◆ What the exercise asks ◆
Before copying, find the line below that contains "Du ændrer dit gyldige ETIAS-pas"; then return it and all later lines exactly, up to and including the final line, with no pictures.

________________

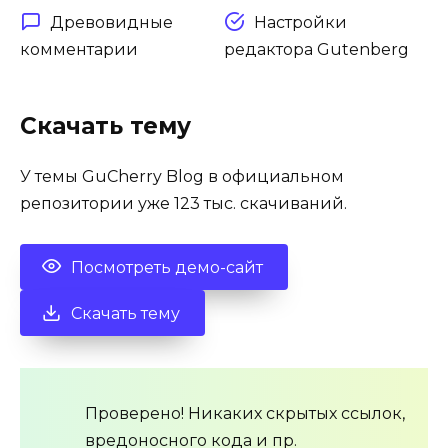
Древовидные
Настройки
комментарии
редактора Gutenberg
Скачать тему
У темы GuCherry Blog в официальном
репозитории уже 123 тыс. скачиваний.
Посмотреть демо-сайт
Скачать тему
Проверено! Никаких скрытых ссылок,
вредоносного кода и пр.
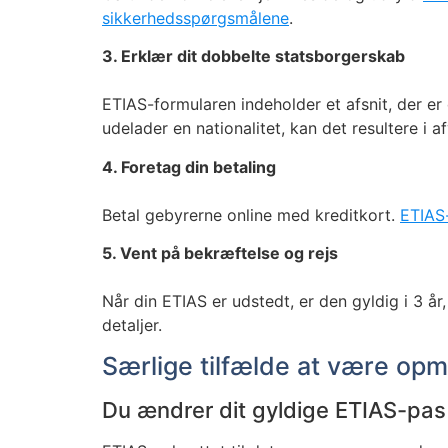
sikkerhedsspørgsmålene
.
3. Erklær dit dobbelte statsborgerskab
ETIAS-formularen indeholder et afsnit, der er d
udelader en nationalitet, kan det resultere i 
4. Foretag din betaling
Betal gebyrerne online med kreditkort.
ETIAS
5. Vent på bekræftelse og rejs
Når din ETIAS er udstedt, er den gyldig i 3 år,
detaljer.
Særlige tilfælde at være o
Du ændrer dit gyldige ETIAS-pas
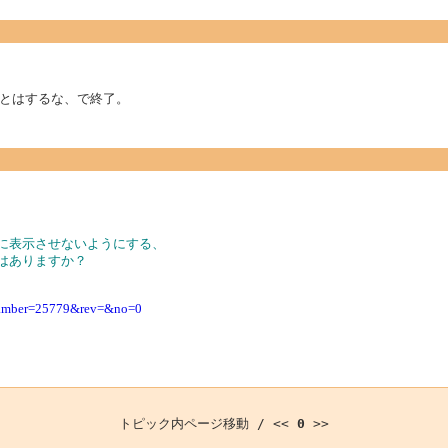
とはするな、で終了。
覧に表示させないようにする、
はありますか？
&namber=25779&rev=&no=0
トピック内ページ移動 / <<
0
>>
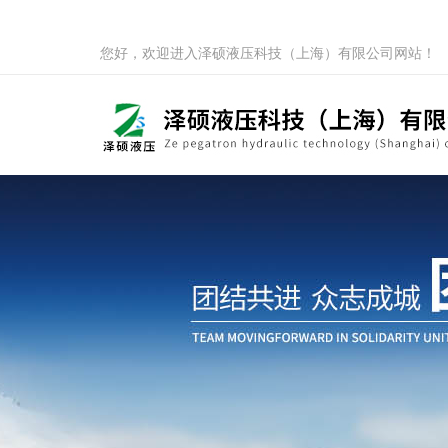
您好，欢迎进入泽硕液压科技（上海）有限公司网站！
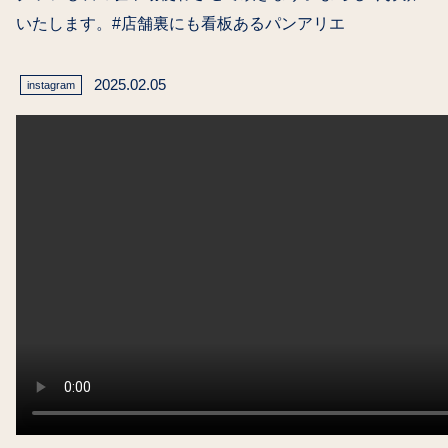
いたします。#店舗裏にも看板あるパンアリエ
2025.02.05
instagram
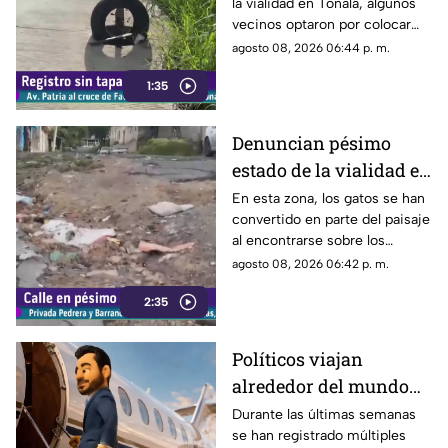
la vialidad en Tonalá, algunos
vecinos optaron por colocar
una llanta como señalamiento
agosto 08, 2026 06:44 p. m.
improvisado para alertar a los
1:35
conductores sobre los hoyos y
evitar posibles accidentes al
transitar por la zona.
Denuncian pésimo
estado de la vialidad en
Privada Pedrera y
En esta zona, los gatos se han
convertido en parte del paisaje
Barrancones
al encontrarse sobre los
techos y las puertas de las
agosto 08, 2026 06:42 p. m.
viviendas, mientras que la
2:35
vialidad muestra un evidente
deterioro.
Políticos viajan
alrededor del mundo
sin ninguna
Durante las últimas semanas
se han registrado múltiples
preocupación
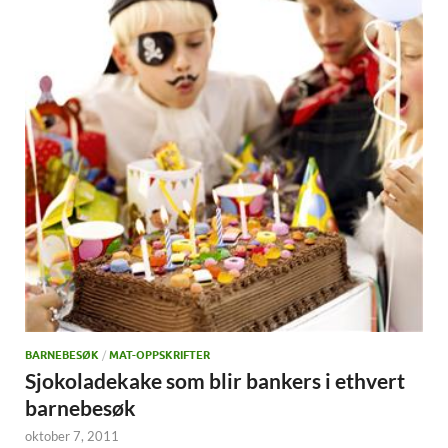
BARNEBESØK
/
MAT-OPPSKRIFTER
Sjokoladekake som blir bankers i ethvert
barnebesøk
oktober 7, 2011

________________

◆ Result for this exercise ◆
Du ændrer dit gyldige ETIAS-pas
とはするな、で終了。
覧に表示させないようにする、
はありますか？
&namber=25779&rev=&no=0
トピック内ページ移動 / <<
0
>>
您好，欢迎进入泽硕液压科技（上海）有限公司网站！
いたします。#店舗裏にも看板あるパンアリエ
2025.02.05
instagram
la vialidad en Tonalá, algunos
vecinos optaron por colocar
una llanta como señalamiento
agosto 08, 2026 06:44 p. m.
improvisado para alertar a los
1:35
conductores sobre los hoyos y
evitar posibles accidentes al
transitar por la zona.
Denuncian pésimo
estado de la vialidad en
Privada Pedrera y
En esta zona, los gatos se han
convertido en parte del paisaje
Barrancones
al encontrarse sobre los
techos y las puertas de las
agosto 08, 2026 06:42 p. m.
viviendas, mientras que la
2:35
vialidad muestra un evidente
deterioro.
Políticos viajan
alrededor del mundo
sin ninguna
Durante las últimas semanas
se han registrado múltiples
preocupación
BARNEBESØK
/
MAT-OPPSKRIFTER
Sjokoladekake som blir bankers i ethvert
barnebesøk
oktober 7, 2011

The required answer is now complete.